O cinema africano é dificilmente lembrado e exaltado pelo público. Até mesmo os amantes da sétima arte e a crítica especializada costumam ter menos referências sobre as obras da região quando comparado com o restante do globo. Um retrato disso é a quase ausência dos filmes do continente nas premiações do Oscar, por exemplo. Na competição de melhor filme estrangeiro, apenas três obras africanas foram premiadas, enquanto que nas categorias de atuação, somente artistas que exibem dupla cidadania conseguiram alcançar a honraria máxima do prêmio mais popular do cinema.
Quando especificamos o recorte apenas para o Egito, a disparidade fica ainda mais evidente. Enviando filmes desde 1958 para concorrer a melhor filme estrangeiro, o cinema do país nunca conseguiu emplacar um indicado entre os finalistas da competição, sempre sendo eliminado na fase pré-qualificatória. Nas demais categorias, apenas dois profissionais do país chegaram a concorrer de fato: Omar Sharif, por seu trabalho no clássico Lawrence da Arábia (1962), competiu a melhor ator coadjuvante; e Jehane Noujaim, diretora nascida no Egito, mas criada no EUA, que participou da disputa pelo prêmio de melhor documentário com o filme The Square (2013).

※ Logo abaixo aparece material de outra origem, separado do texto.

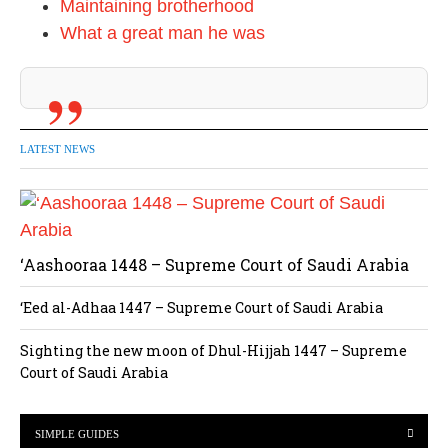
Maintaining brotherhood
What a great man he was
LATEST NEWS
‘Aashooraa 1448 – Supreme Court of Saudi Arabia
‘Eed al-Adhaa 1447 – Supreme Court of Saudi Arabia
Sighting the new moon of Dhul-Hijjah 1447 – Supreme
Court of Saudi Arabia
SIMPLE GUIDES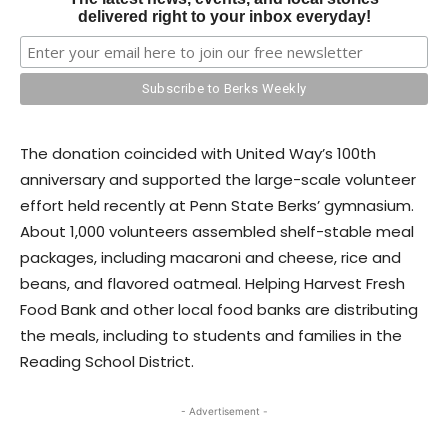
delivered right to your inbox everyday!
The donation coincided with United Way’s 100th
anniversary and supported the large-scale volunteer
effort held recently at Penn State Berks’ gymnasium.
About 1,000 volunteers assembled shelf-stable meal
packages, including macaroni and cheese, rice and
beans, and flavored oatmeal. Helping Harvest Fresh
Food Bank and other local food banks are distributing
the meals, including to students and families in the
Reading School District.
- Advertisement -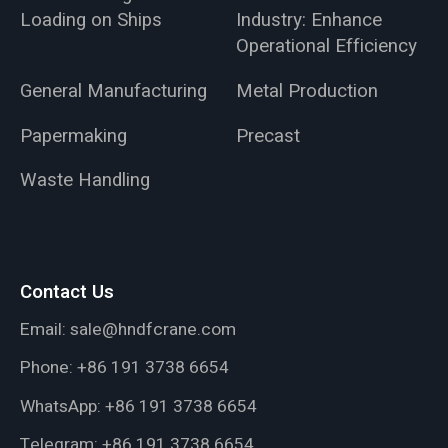
Loading on Ships
Industry: Enhance
Operational Efficiency
General Manufacturing
Metal Production
Papermaking
Precast
Waste Handling
Contact Us
Email:
sale@hndfcrane.com
Phone:
+86 191 3738 6654
WhatsApp:
+86 191 3738 6654
Telegram:
+86 191 3738 6654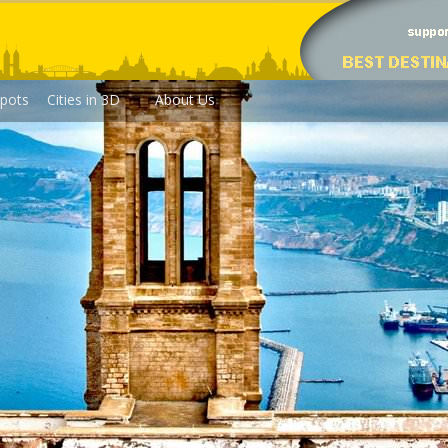
pots
Cities in 3D
About Us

Referenciado como a Hollywood do oriente, a indústria cinematográfica do país dos faraós é que apresenta a maior quantidade de filmes produzidos e exportados para o restante do planeta. A temática das obras, que já foi dominada por musicais, carrega com bastante frequência a inserção de assuntos tabus e críticas sociais feitas a partir da explanação da rotina dos habitantes do país. Após a revolução de 1952, que derrubou a monarquia do rei Faruq e instituiu a república (que posteriormente se transformaria em uma ditadura bastante longeva), diversos filmes antes proibidos foram lançados. Isso contribuiu, e muito, para a expansão e o desenvolvimento das produções nacionais. O mesmo aconteceu com a primavera árabe (2010-2012), que serviu como rico material fonte e se transformou no tema central de muitas obras mais recentes.
Nesse texto, que faz parte do especial do Cinematologia para a Copa do Mundo da Rússia, vamos procurar indicar alguns filmes, além de comentar sobre o principal diretor e o principal ator do país que fica cada dia mais famoso no mundo do futebol por conta da estrela Mohamed Salah.

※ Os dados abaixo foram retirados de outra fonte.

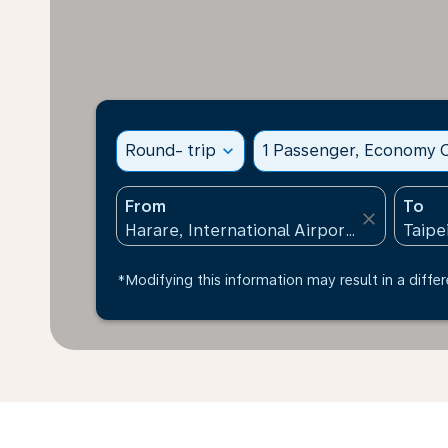
Round- trip
expand_more
1 Passenger, Economy C
From
To
close
*Modifying this information may result in a differ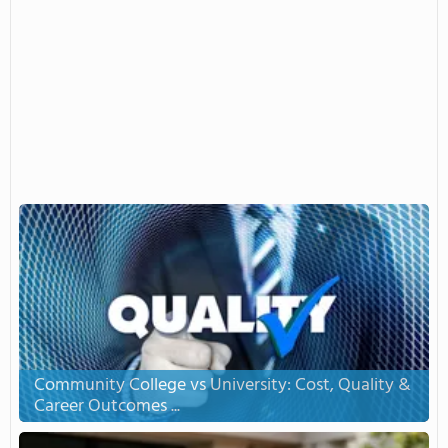
Community College vs University: Cost, Quality &
Career Outcomes ...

Youssef Chahine (1926-2008)
Considerado o nome mais influente entre os diretores egípcios, Youssef foi o responsável por lançar a carreira de Omar Sharif (vamos comentar sobre ele mais abaixo). No ano de 1950, foi agraciado com um prêmio no 50º Festival de Cannes pelo conjunto de sua obra. Ganhou projeção internacional por co-dirigir o filme 11 de setembro (2002) com mais 10 diretores de diferentes países, que contaram, através de pequenos curtas metragens, sua visão sobre o fatídico dia do atentado que chocou o planeta.
Outra curiosidade sobre sua filmografia é a presença de personagens gays e bissexuais em suas obras, algo muito corajoso para o cinema do Egito, um país extremamente conservador. No decorrer dos anos, o diretor se viu cada vez mais em conflito com a indústria do país apoiada pelo governo e por suas constantes restrições. Em 1964, foi voluntariamente exilado pra o Líbano, onde conseguiu expressar um pouco mais as suas ideias.
- Cairo Station (1958)
- Alexandria…Why (1979)
- Alexandria Again and Forever (1990)
- Destiny (1997)
Omar Sharif (1932-2015)
O ator de mais destaque do país sem dúvidas é Omar Sharif. Por mais que tenha iniciado a carreira em sua terra natal, Omar acabou ganhando projeção internacional ao atuar em clássicos americanos e ingleses. Principalmente pelo fato de falar cinco ínguas fluentemente, o profissional era constantemente escolhido para viver papéis de personagens estrangeiros. Durante sua carreira, foi indicado a um Oscar pelo filme Lawrence da Arábia (1962), além de vencer dois Globos de Ouro por Doutro Jivago (1965) e por Lawrence da Arábia (1962), e um Cesar Awards, pelo filme Uma Amizade Sem Fronteiras (2003).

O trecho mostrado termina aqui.